Матрена налила себе имбирного узвару, придвинула ржаных рогулек с поджаристой манной крупой.
— Случились у Пречистой Девы крови. Поняла она, что это наказание будет всем женам. И решила тяжесть месячную одной себе оставить, чтоб остальные девки и жены не мучились в нечистоте. Сняла Богоматерь замаранную рубашку и велела холопке отнести ее к ручью да там прополоскать, не взирая! Холопка пообещала выстирать рубашку, не открывая зенок и не глядя, что там. А сама, любопытствуя праздно, развернула в кустах рубашку и разглядела кровь. Выполоскала, принесла Богоматери и сказала кривду, мол, все сделала, как было приказано. Через месяц у Пречистой Девы опять крови межножные! Что такое?! Призвала она холопку и, побивши ея самую малость прутом, велела открыть правду. Холопка покаялась, что взирала на святые ея крови.
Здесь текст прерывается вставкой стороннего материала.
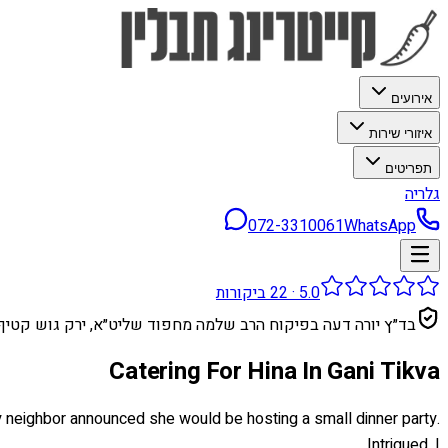
אירועים
איזורי שירות
תפריטים
גלריה
072-3310061
WhatsApp
ביקורות
22
·
5.0
בד״ץ יורה דעה בפיקוח הרב שלמה מחפוד שליט״א, ירק גוש קטיף
Catering For Hina In Gani Tikva
, my neighbor announced she would be hosting a small dinner party.
Intrigued, I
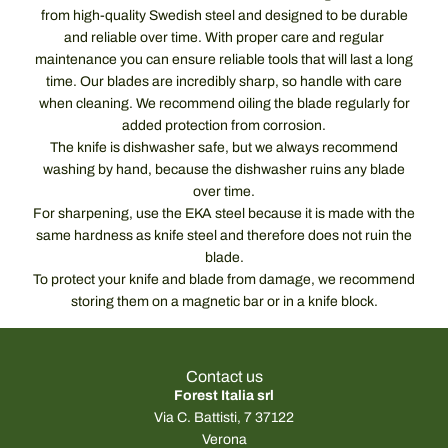
from high-quality Swedish steel and designed to be durable
and reliable over time. With proper care and regular
maintenance you can ensure reliable tools that will last a long
time. Our blades are incredibly sharp, so handle with care
when cleaning. We recommend oiling the blade regularly for
added protection from corrosion.
The knife is dishwasher safe, but we always recommend
washing by hand, because the dishwasher ruins any blade
over time.
For sharpening, use the EKA steel because it is made with the
same hardness as knife steel and therefore does not ruin the
blade.
To protect your knife and blade from damage, we recommend
storing them on a magnetic bar or in a knife block.
Contact us
Forest Italia srl
Via C. Battisti, 7 37122
Verona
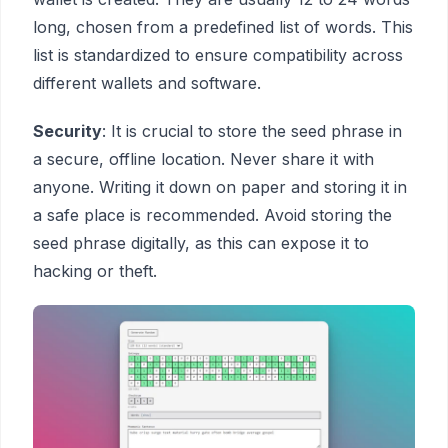
long, chosen from a predefined list of words. This
list is standardized to ensure compatibility across
different wallets and software.
Security
: It is crucial to store the seed phrase in
a secure, offline location. Never share it with
anyone. Writing it down on paper and storing it in
a safe place is recommended. Avoid storing the
seed phrase digitally, as this can expose it to
hacking or theft.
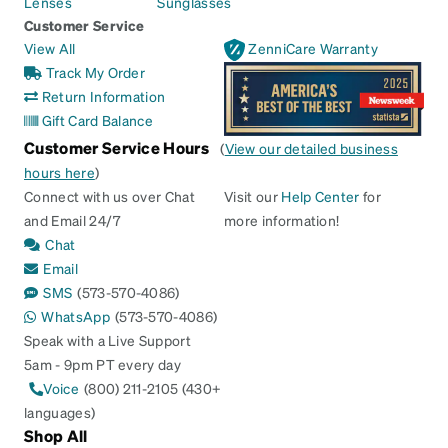
Lenses
Sunglasses
Customer Service
View All
ZenniCare Warranty
Track My Order
Return Information
Gift Card Balance
Customer Service Hours
(
View our detailed business
hours here
)
Connect with us over Chat
Visit our
Help Center
for
and Email 24/7
more information!
Chat
Email
SMS
(573-570-4086)
WhatsApp
(573-570-4086)
Speak with a Live Support
5am - 9pm PT every day
Voice
(800) 211-2105 (430+
languages)
Shop All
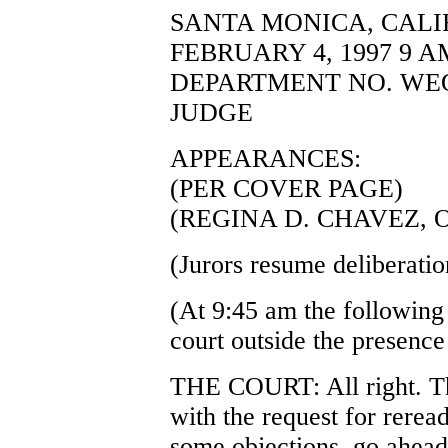
SANTA MONICA, CALI
FEBRUARY 4, 1997 9 A
DEPARTMENT NO. WEQ
JUDGE
APPEARANCES:
(PER COVER PAGE)
(REGINA D. CHAVEZ, 
(Jurors resume deliberatio
(At 9:45 am the following
court outside the presence 
THE COURT: All right. Th
with the request for rerea
some objections, go ahead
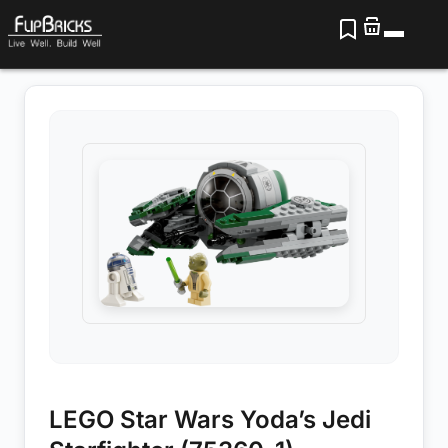
LEGO Star Wars Yoda’s Jedi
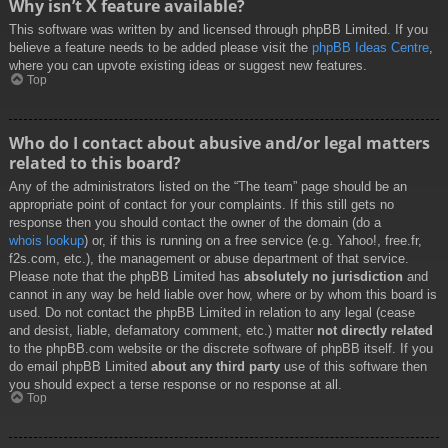
Why isn’t X feature available?
This software was written by and licensed through phpBB Limited. If you
believe a feature needs to be added please visit the
phpBB Ideas Centre
,
where you can upvote existing ideas or suggest new features.
Top
Who do I contact about abusive and/or legal matters
related to this board?
Any of the administrators listed on the “The team” page should be an
appropriate point of contact for your complaints. If this still gets no
response then you should contact the owner of the domain (do a
whois lookup
) or, if this is running on a free service (e.g. Yahoo!, free.fr,
f2s.com, etc.), the management or abuse department of that service.
Please note that the phpBB Limited has
absolutely no jurisdiction
and
cannot in any way be held liable over how, where or by whom this board is
used. Do not contact the phpBB Limited in relation to any legal (cease
and desist, liable, defamatory comment, etc.) matter
not directly related
to the phpBB.com website or the discrete software of phpBB itself. If you
do email phpBB Limited
about any third party
use of this software then
you should expect a terse response or no response at all.
Top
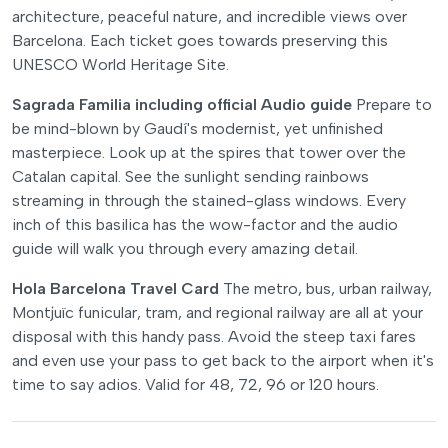
architecture, peaceful nature, and incredible views over
Barcelona. Each ticket goes towards preserving this
UNESCO World Heritage Site.
Sagrada Familia including official Audio guide
Prepare to
be mind-blown by Gaudí's modernist, yet unfinished
masterpiece. Look up at the spires that tower over the
Catalan capital. See the sunlight sending rainbows
streaming in through the stained-glass windows. Every
inch of this basilica has the wow-factor and the audio
guide will walk you through every amazing detail.
Hola Barcelona Travel Card
The metro, bus, urban railway,
Montjuïc funicular, tram, and regional railway are all at your
disposal with this handy pass. Avoid the steep taxi fares
and even use your pass to get back to the airport when it's
time to say adios. Valid for 48, 72, 96 or 120 hours.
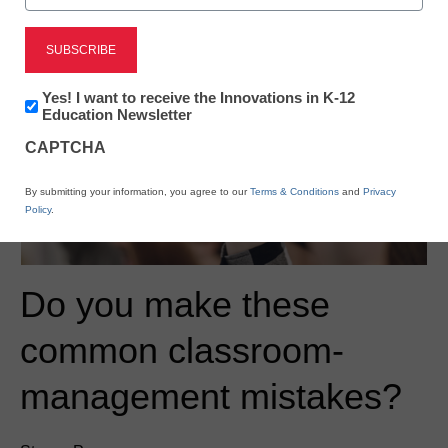
Newsletter:
Yes! I want to receive the Innovations in K-12
Innovations
Education Newsletter
in
CAPTCHA
K12
Education
By submitting your information, you agree to our
Terms & Conditions
and
Privacy
Policy
.
Do you make these
common classroom-
management mistakes?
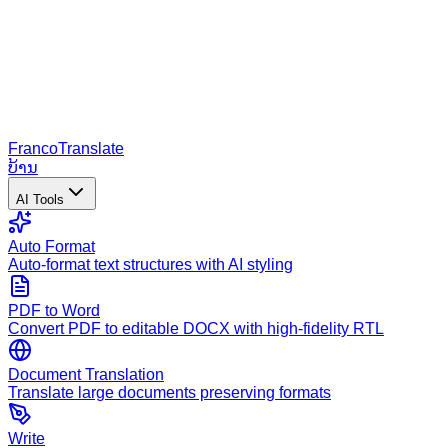
Franco
Translate
ບ້ານ
AI Tools
Auto Format
Auto-format text structures with AI styling
PDF to Word
Convert PDF to editable DOCX with high-fidelity RTL
Document Translation
Translate large documents preserving formats
Write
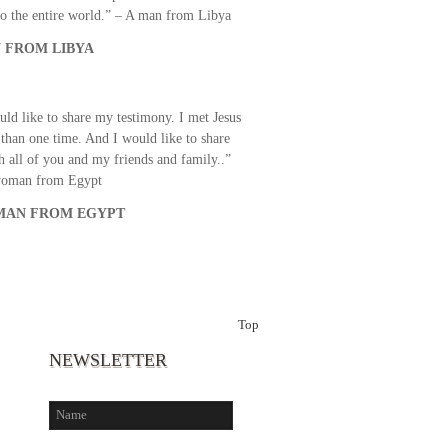
o the entire world.” – A man from Libya
 FROM LIBYA
uld like to share my testimony. I met Jesus
than one time. And I would like to share
th all of you and my friends and family..”
woman from Egypt
AN FROM EGYPT
Top
NEWSLETTER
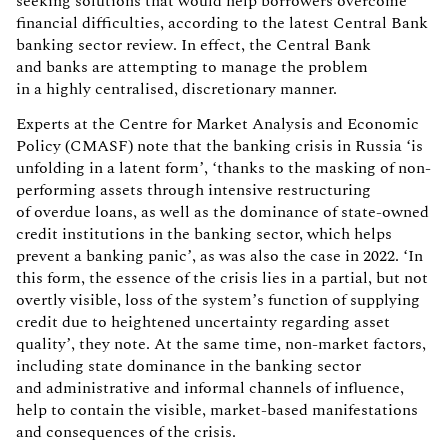
seeking solutions that would help borrowers overcome
financial difficulties, according to the latest Central Bank
banking sector review. In effect, the Central Bank
and banks are attempting to manage the problem
in a highly centralised, discretionary manner.
Experts at the Centre for Market Analysis and Economic
Policy (CMASF) note that the banking crisis in Russia ‘is
unfolding in a latent form’, ‘thanks to the masking of non-
performing assets through intensive restructuring
of overdue loans, as well as the dominance of state-owned
credit institutions in the banking sector, which helps
prevent a banking panic’, as was also the case in 2022. ‘In
this form, the essence of the crisis lies in a partial, but not
overtly visible, loss of the system’s function of supplying
credit due to heightened uncertainty regarding asset
quality’, they note. At the same time, non-market factors,
including state dominance in the banking sector
and administrative and informal channels of influence,
help to contain the visible, market-based manifestations
and consequences of the crisis.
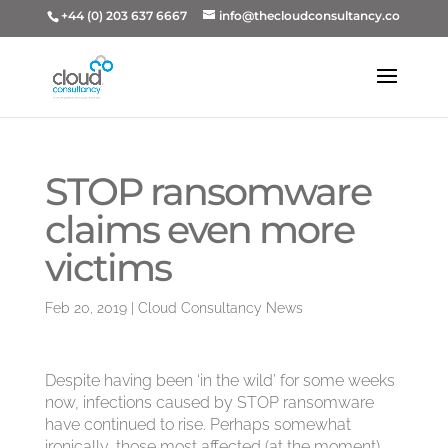
+44 (0) 203 637 6667
info@thecloudconsultancy.co
STOP ransomware
claims even more
victims
Feb 20, 2019
|
Cloud Consultancy News
Despite having been ‘in the wild’ for some weeks
now, infections caused by STOP ransomware
have continued to rise. Perhaps somewhat
ironically, those most affected (at the moment)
Но было уж поздно каяться. Бог в наказание за ложь мерзкой рабыни велел каждый месяц женам маяться нечистотой.
— Баба Матрена, — вскрикнула Феодосья, — разве у меня теперь кажинный месяц будет эдакая вещь?
— А ты как думала?!
— Я мыслила, что сейчас пройдет и — все… — страдальчески произнесла Феодосья.
Жены засмеялись.
— Нет, девица, каждый месяц. А как станешь мужней мужатицей — крови будут не всегда, а только, когда с мужем согрешишь не в естество, и плоть не сможет слиться с кровью, — разъяснила Матрена.
— У меня что же — чадце сейчас истицает? — испугалась Феодосья.
— Истинно, — перекрестилась Матрена. — Потому воду с этими кровями нельзя выплескивать на стену хоромины али избы: не-то младенцы в этом доме будут хворать. И на дорогу нельзя выплескивать эту воду из почерпала али из ушата, не-то коровы, овцы, лошади, что пройдут по ней, не станут стельные да жеребые.
— А куда же нужно?
— А укромно на мать-сыру-землю. Все мы из нее пришли, в нее и уйдем. А то будет, как с одной сущеглупой бабой…
— А как с ней было? — с горящими глазами вскрикнула Мария, любившая слушать о чужих страданиях.
— Баба сия взяла да и кинула кровяную свою печенку в бане в угол…
Матрена захватила кусок пирога с морковью, нарочно оттягивая кульминацию кровавой драмы.
Женщины молча разинули рты и принялись торопливо креститься, с наслаждением предвкушая услышать ужасные вещи.
Матрена прожевала пирог. Икнула.
— Душа с Богом побеседовала, — подобострастно пробормотала Мария и вновь молча разинула рот.
— Кинула, значитца, печенку. А следом пришел в баню ея сродственник. И был тот сродственник на низ слабый. Грешник! Стал сам с собой блудить в грехе, сиречь — рукоблудить. Скверны семенные и истекли в угол, да прямиком на крови. Слилися плоть и кровь. Завыло в бане, загудело, тени черные заметались… И вышла из нее в полночь…
Жены вздрогнули и отпрянули от Матрены.
— …отроковица!.. Лицом похожа на ту сущеглупую бабу и грешного ея сродственника. Утром люди глядят: что такое? Отроковица по селищу идет, а сама ведь неживая! Глаза, как мыло банное. Кожа, как зола. Тело, как в щелоке вымочено. Вместо волос — мочало…
— Господи, прости! — охнули женщины.
— Да и на бабу сущеглупую и ея сродственника похожа! — еще раз повторила Матрена, давая понять, что драма еще только разворачивается. — Донесли мужу той богомерзкой бабы. Он посмотрел. Истинно: отроковица лицом на этих двоих грешников похожа. Схватил он тогда нож булатный и вонзил его жене в грудь. А сродственнику вырвал подпупную жилу да прибил на воротах! Доложили воеводе городскому и настоятелю соборному. Призвали убийцу в судную избу. «По какому такому праву убил ты жену свою и вырвал подпупную жилу сродственнику?!» — вопрошают воевода и настоятель. — «Я не жену свою убил и не сродственника, а по древнему русскому закону убил богомерзких прелюбодеев!» Согласились с ним воевода и настоятель и отпустили с добром.